En moins de deux décennies, Nelson Mandela, président de la République du 10 mai 1994 au 14 juin 1999, puis ses successeurs, Thabo Mbeki (1999-2008) et Jacob Zuma (depuis 2009), ont transformé un pays qui fut un temps une excroissance de l’Europe à l’extrémité australe du continent africain, en un Etat du « tiers-monde » dérivant dans un océan de pénuries, de corruption, de misère sociale et de violences, réalité en partie masquée par quelques secteurs ultra performants, mais de plus en plus réduits,  le plus souvent dirigés par des Blancs.

Pouvait-il en être autrement  quand l’idéologie officielle repose sur ce refus du réel qu’est le mythe de la « nation arc-en-ciel » ? Ce « miroir aux alouettes » destiné à la niaiserie occidentale interdit en effet de voir que l’Afrique du Sud ne constitue pas une Nation mais une mosaïque de peuples rassemblés par le colonisateur britannique, peuples dont les références culturelles sont étrangères, et même souvent irréductibles, les unes aux autres.

Le culte planétaire quasi religieux aujourd’hui rendu à Nelson Mandela, le dithyrambe outrancier chanté par des hommes politiques opportunistes et des journalistes incultes ou formatés ne changeront rien à cette réalité.

Pour preuve de l’insécurité du pays, vous pouvez retrouver les information sur :

http://www.diplomatie.gouv.fr/fr/conseils-aux-voyageurs/conseils-par-pays/afrique-du-sud-12193/

dont nous publions un extrait :

« Consignes générales de sécurité

  • prendre garde aux vols, fréquents dans les lieux publics (aéroports, gares, halls d’hôtels, alentours des bars, restaurants, terrasses, plages, etc).
  • ne pas se rendre dans les quartiers défavorisés (townships) sans être accompagné d’un guide ou d’une personne connaissant les lieux.
  • proscrire les déplacements à pied dès la nuit tombée. Dans tous les cas, éviter de se déplacer seul le soir et privilégier les déplacements en groupe, y compris dans les grandes villes et dans les quartiers abritant restaurants, bars et discothèques.
  • éviter les gares routières et ferroviaires et leurs alentours ainsi que les stations de « taxis-minibus »après 17h et rester vigilant en journée.
  • en ville, circuler en voiture vitres fermées et portières verrouillées et ne jamais laisser sacs, bagages ou objets de valeur visibles dans l’habitacle du véhicule. De nuit, ne s’arrêter que dans des endroits animés et bien éclairés (ex. station service).
  • ne pas circuler de nuit hors agglomérations. Privilégier les grands axes et repérer son itinéraire avant de partir.
  • ne jamais faire de stop ou prendre d’auto-stoppeur.
  • ne pas emprunter les « taxis-minibus » (transports en commun).

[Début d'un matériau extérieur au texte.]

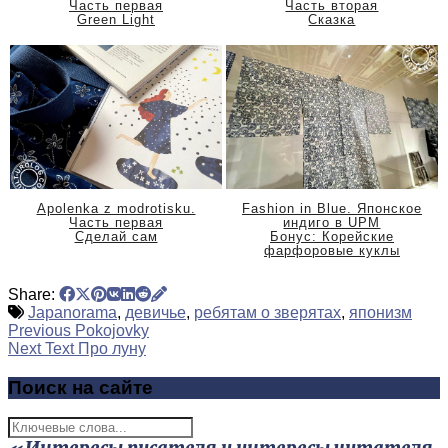
Часть первая
Часть вторая
Green Light
Сказка
Apolenka z modrotisku.
Fashion in Blue. Японское
Часть первая
индиго в UPM
Сделай сам
Бонус: Корейские
фарфоровые куклы
Share:
Japanorama
,
девичье
,
ребятам о зверятах
,
японизм
Previous
Pokojovky
Next Text
Про луну
Поиск на сайте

De nuit, privilégier le recours aux radio-taxis des compagnies contactées par téléphone. Dans les aéroports, recourir aux services des compagnies agréées dont les guichets sont installés à l’intérieur de l’aérogare et les prix affichés.
Endroits à éviter

A Johannesburg :

  • quartiers de Hillbrow, Berea, Alexandra et Yeoville où les agressions sont fréquentes, notamment en raison du trafic de stupéfiants.
  • quartier de la gare routière située dans le centre ville ;
  • quartier de Soweto (township le plus peuplé d’Afrique du Sud, situé à 15 kms au sud-ouest de Johannesburg) :se limiter aux tours organisés par des agences de voyage ou aux visites des maisons des deux figures de la lutte contre l’apartheid, Nelson Mandela et Desmond Tutu, ainsi qu’au musée Hector Petersen ;
  • prévoir un accueil à l’aéroport : il est recommandé de demander à son hôtel d’organiser un transfert depuis l’aéroport.